I use the types which have a beep and vibrate function too. The beep comes handy when there is strong upwind and they can not hear me calling, the vibrate is a warning, it does not hurt and the shock button gets used probably once every 6 months...


----------



## InTheNet (Jun 1, 2016)

Nothing wrong with an e-collar as long as the dog AND you understand the correct use.
We run both ours off lead all the time. The correction "has only been used once that I remember after the training . 
Our male flushed a coyote out and they were off across a frozen lake. Our V was gaining rapidly. My wife had to give him a little "tickle" to get his attention.
The beep/vibrate will stop them most of the time because they know what is coming.
The setting we use is about what a mosquito bite feels like. I have tested it on myself. 
We like the Garmin Alpha that also shows their location.

They hate the "tickle"!

They also free roam about 5 acres we have under electric fence and they know what is coming after the beep/vibrate. They learn very fast. 
Our previous lab was another story. She would stand at the wire /screw up her courage and go for it.Then she would stand on the other side until we came and got her.


----------



## texasred (Jan 29, 2012)

Mine have always graduated from a checkcord (long line) to a ecollar. It just gives me a reliable recall, so they can enjoy being off leash running.


----------



## InTheNet (Jun 1, 2016)

I jinxed myself! One of our collars died yesterday. It did last 3 + years.


----------



## texasred (Jan 29, 2012)

InTheNet said:


> I jinxed myself! One of our collars died yesterday.
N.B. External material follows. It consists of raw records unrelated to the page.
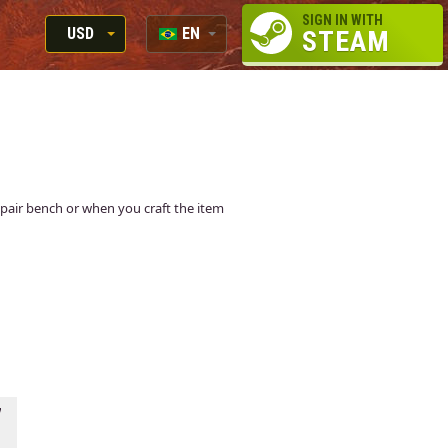
SIGN IN WITH
USD
EN
STEAM
RUB
RU
USD
EN
EUR
 repair bench or when you craft the item
7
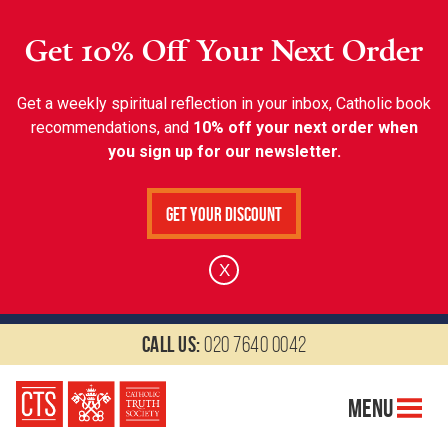
Get 10% Off Your Next Order
Get a weekly spiritual reflection in your inbox, Catholic book
recommendations, and
10% off your next order when
you sign up for our newsletter.
Get Your Discount
X
Call us:
020 7640 0042
Menu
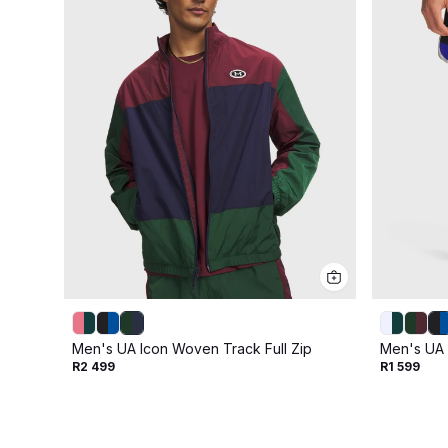
Men's UA Icon Woven Track Full Zip
Men's UA 
R2 499
R1 599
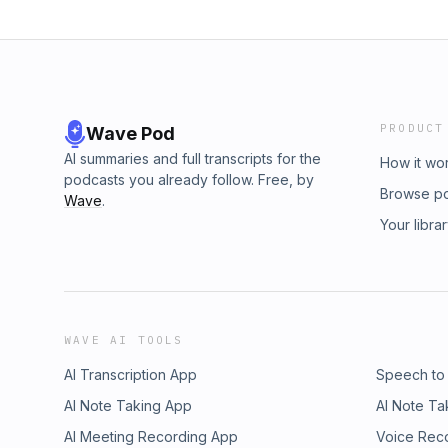
PRODUCT
Wave Pod
AI summaries and full transcripts for the
How it wo
podcasts you already follow. Free, by
Browse p
Wave
.
Your libra
WAVE AI TOOLS
AI Transcription App
Speech to
AI Note Taking App
AI Note Ta
AI Meeting Recording App
Voice Rec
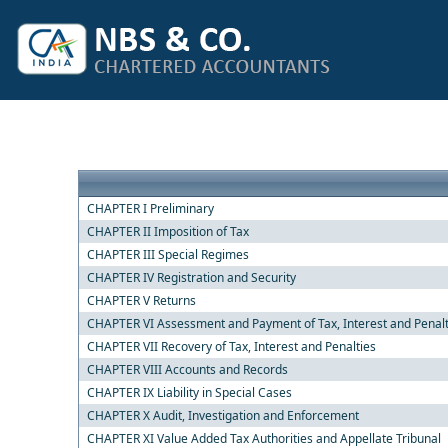
CHAPTER I Preliminary
CHAPTER II Imposition of Tax
CHAPTER III Special Regimes
CHAPTER IV Registration and Security
CHAPTER V Returns
CHAPTER VI Assessment and Payment of Tax, Interest and Penal
CHAPTER VII Recovery of Tax, Interest and Penalties
CHAPTER VIII Accounts and Records
CHAPTER IX Liability in Special Cases
CHAPTER X Audit, Investigation and Enforcement
CHAPTER XI Value Added Tax Authorities and Appellate Tribunal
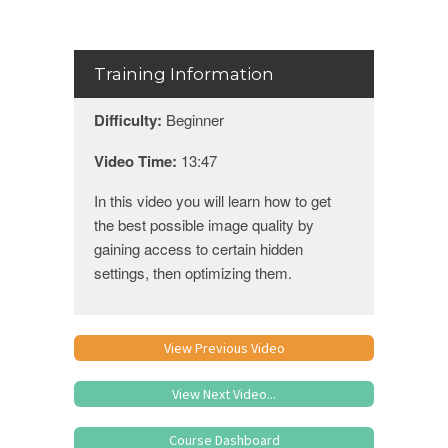
Training Information
Difficulty:
Beginner
Video Time:
13:47
In this video you will learn how to get
the best possible image quality by
gaining access to certain hidden
settings, then optimizing them.
View Previous Video
View Next Video...
Course Dashboard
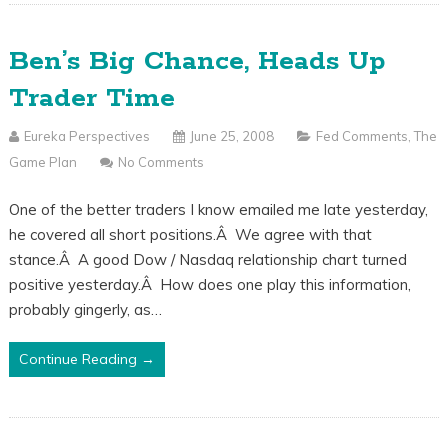
Ben’s Big Chance, Heads Up
Trader Time
Eureka Perspectives
June 25, 2008
Fed Comments
,
The
Game Plan
No Comments
One of the better traders I know emailed me late yesterday,
he covered all short positions.Â We agree with that
stance.Â A good Dow / Nasdaq relationship chart turned
positive yesterday.Â How does one play this information,
probably gingerly, as…
Continue Reading →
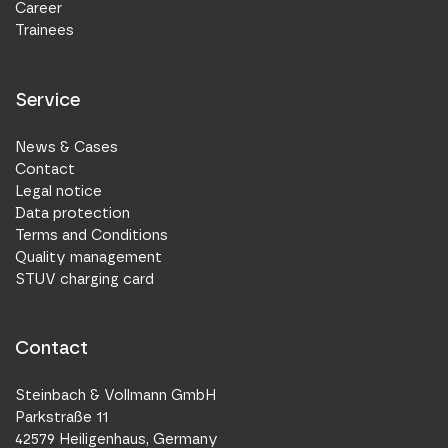
Career
Trainees
Service
News & Cases
Contact
Legal notice
Data protection
Terms and Conditions
Quality management
STUV charging card
Contact
Steinbach & Vollmann GmbH
Parkstraße 11
42579 Heiligenhaus, Germany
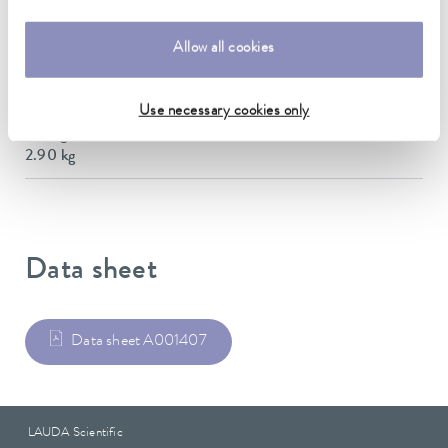
Dimensions (WxDxH)
145 x 450 x 173 mm
Allow all cookies
Material
Stainless steel
Use necessary cookies only
Weight
2.90 kg
Data sheet
Data sheet A001407
LAUDA Scientific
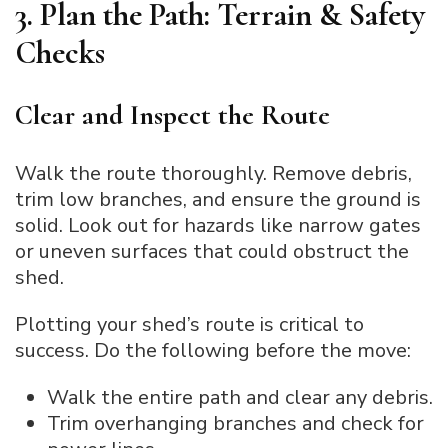
3. Plan the Path: Terrain & Safety
Checks
Clear and Inspect the Route
Walk the route thoroughly. Remove debris,
trim low branches, and ensure the ground is
solid. Look out for hazards like narrow gates
or uneven surfaces that could obstruct the
shed.
Plotting your shed’s route is critical to
success. Do the following before the move:
Walk the entire path and clear any debris.
Trim overhanging branches and check for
It did last 3 + years.


I have a tritronics transmitter that is over 10 years old, and still works. The two collars were replaced right before garmin bought out tritronics. I still use them if I have more than two dogs in the field.
My newer collars (around 4 years old) are dogtra rt edge. Any problem with them has been operated error, as in accidentally nicking the wrong dog.
The only brand I had a problem with was Sport Dog. It would intermittently stop transmitting to the collar. That was a long time ago, and they might have improved the quality over the years.
I’ve never bought a Garmin ecollar. I’ve only used their stand alone GPS collars.

I would not try to go cheap when picking a ecollar. That would be like buying a race car, and using a rope for a seatbelt. It may work, but eventually it’s going to fail.


----------



## Dan_A (Jan 19, 2021)

The idea behind the long line and e collar are methods to reach out and "touch" the dog when out and about. I can't think of any other technology other than a projectile that could do the same. We started on long lines of various lengths and eventually graduated to the e collar. I use an Easy Educator EZ-900. I would not rely on cheap no-name e collars.


----------